A damp Moon?

For almost 50 years the Moon was considered dry. Then in 2008 Alberto Saal and colleagues published a paper detailing the discovery of water in lunar fire fountain glasses. These findings (& a study by MCubbin et al 2007) initiated a community-wide reincarnation of lunar volatiles research.Later work would advocate in one extreme a lunar mantle with up to Earth mantle-like abundances of water and in the other for the absence of significant water in the Moon, and to this day the field remains highly volatile!

 

Wednesday saw a few of the lunar interior volatiles ‘big guns’ present their most recent findings. Keynote speaker Zach Sharp gave an excellent unbiased and insightful overview of the recent advancements made in our field and he highlighted particlar areas that need further consideration.

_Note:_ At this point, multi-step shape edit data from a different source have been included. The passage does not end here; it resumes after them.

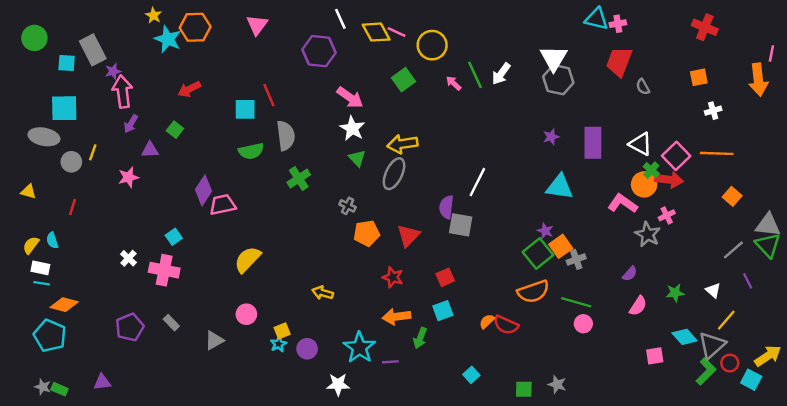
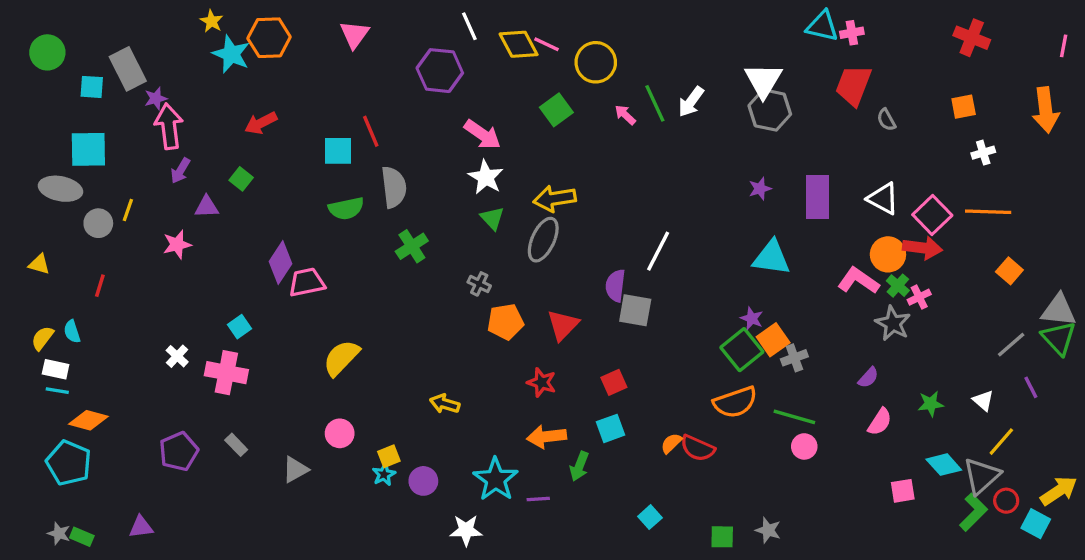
pink line: (771, 53) -> (1064, 46), moved
green cross: (651, 170) -> (898, 286), moved

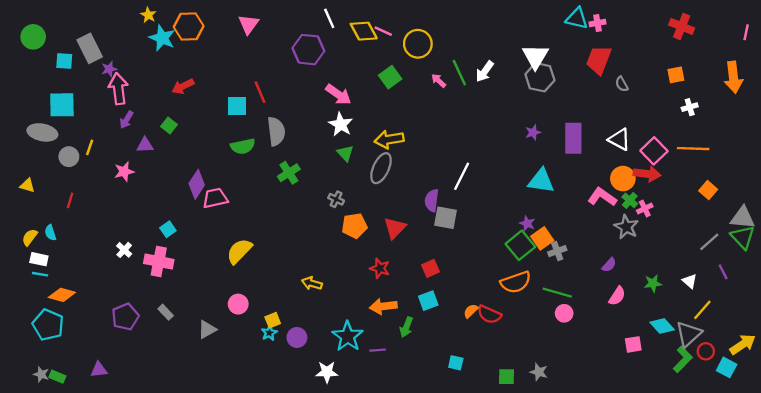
cyan square: (650, 517) -> (456, 363), turned -35

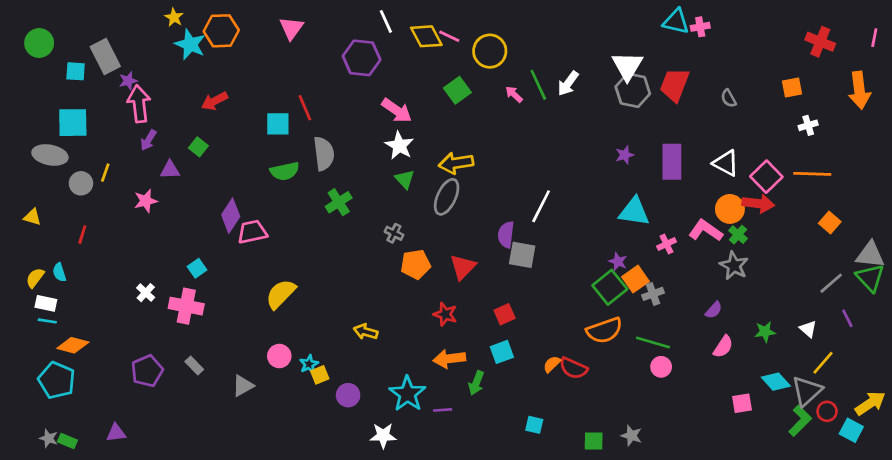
red cross: (682, 26) -> (820, 42), moved
red trapezoid: (599, 60) -> (675, 85), moved
pink cross: (645, 208) -> (666, 244), moved
cyan star: (269, 333) -> (309, 364), moved

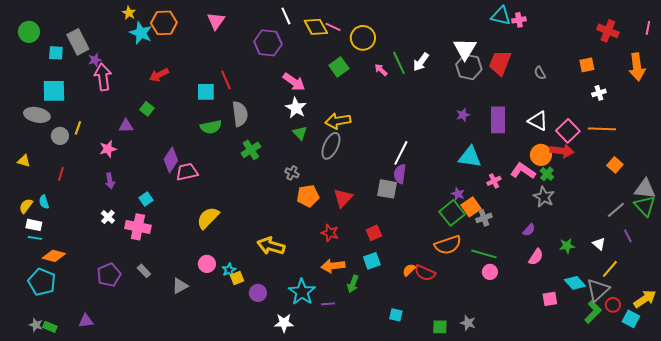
purple arrow: (148, 140) -> (110, 181), moved, turned -42
purple semicircle: (506, 235) -> (400, 174), moved
yellow arrow: (366, 332) -> (271, 246), size x1.5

Sharp stressed the importance of anhydrous magmatic conditions for producing the unique heavy Cl isotopic signatures observed in lunar samples.

 

This talk was accompanied by McCubbin arguing for a damp Moon of less than 5 ppm (in bulk silicate Moon) and he also advocated for a re-assessment of data and interpretations made during the last decade and proposed that we’ve been grossly overestimating the amounts of water in the Moon.

 

Further insights came from Greenwood who provided evidence for a Cl rich urKREEP layer in the lunar magma ocean and Furi who showed that the lunar mantle may have both a carbonaceous and or Earth-derived N signature, and the models of Visscher predict that the proto-Moon just after the giant impact should be volatile depleted.

It’s clear that there is still much work to do in this snowballing field but it’s amazing that we are still utilising samples brought from the Moon by Apollo astronauts almost 45 years ago!